Roots trace to grassroots family support initiatives and influential early childhood advocates and organizations including Maria Montessori, Jean Piaget, Urie Bronfenbrenner, John Bowlby, and community programs in Des Moines and Palm Beach County. The model expanded through partnerships with universities such as University of Missouri, Washington University in St. Louis, University of North Carolina, University of Kansas, and research centers like RAND Corporation and Child Trends. National policy moments—engagement with Head Start expansion debates, testimony before committees associated with United States Congress, and inclusion in federal demonstrations tied to Administration for Children and Families—shaped scaling from local projects to a national network.

Program Model and Services

Core components include regular prenatal and postnatal home visits, developmental screenings (linked to tools endorsed by American Academy of Pediatrics guidance), parenting education, and referrals to services provided by agencies such as Substance Abuse and Mental Health Services Administration, Department of Veterans Affairs, and Department of Education local offices. Delivery occurs through collaborations with nonprofits like United Way of America, faith‑based providers such as Catholic Charities, and municipal health systems in cities like Cleveland and Detroit. Services align with indicators used by researchers at Harvard University, Yale University, Columbia University, Princeton University, and international partners in Canada, United Kingdom, and Australia.

Evidence of Effectiveness

Evaluations by academic institutions and research organizations—including studies from RAND Corporation, Child Trends, University of Missouri, and trials referenced by National Academy of Sciences panels—report mixed to positive impacts on parenting knowledge, early literacy, and school readiness. Outcomes measured mirror metrics used in longitudinal studies at Harvard Center on the Developing Child, Carnegie Corporation, Brookings Institution analyses, and cohort work affiliated with Johns Hopkins University and University of Chicago. Meta‑analyses comparing models such as those from Nurse-Family Partnership and Early Head Start provide context for effect sizes on child development, maternal depression, and child maltreatment rates referenced in reports by Office of Management and Budget and researchers at Rutgers University.
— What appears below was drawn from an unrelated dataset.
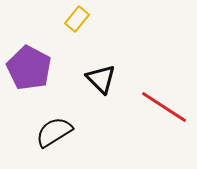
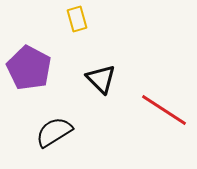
yellow rectangle: rotated 55 degrees counterclockwise
red line: moved 3 px down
Implementation and Funding

Implementation occurs through local affiliates, state agencies, and community partners including United Way, Catholic Charities USA, YMCA, and county health departments, often funded by mixed streams: private philanthropy from foundations such as Bill & Melinda Gates Foundation, Robert Wood Johnson Foundation, Annie E. Casey Foundation, federal grants from Administration for Children and Families, state early childhood funds administered through governors’ offices (e.g., California Governor's Office of Early Childhood Development), and Medicaid waivers in states like New York and California. Partnerships with universities (for training and evaluation) and collaborations with research bodies such as Mathematica Policy Research and Urban Institute support continuous improvement, while local school districts and community colleges provide workforce pipelines.

Criticisms and Limitations

Critiques mirror those of many home‑visiting models: variability in fidelity across affiliates, mixed results in randomized evaluations similar to debates around Nurse-Family Partnership outcomes, challenges reaching marginalized populations comparable to disparities discussed in studies from Brookings Institution and Urban Institute, and funding instability tied to shifting priorities in United States Congress and state legislatures. Additional limitations noted by scholars at Yale University and Harvard University include scalability constraints, workforce training needs addressed in programs at Teachers College, Columbia University, and measurement gaps echoed in systematic reviews by Cochrane Collaboration and policy briefs from Kaiser Family Foundation.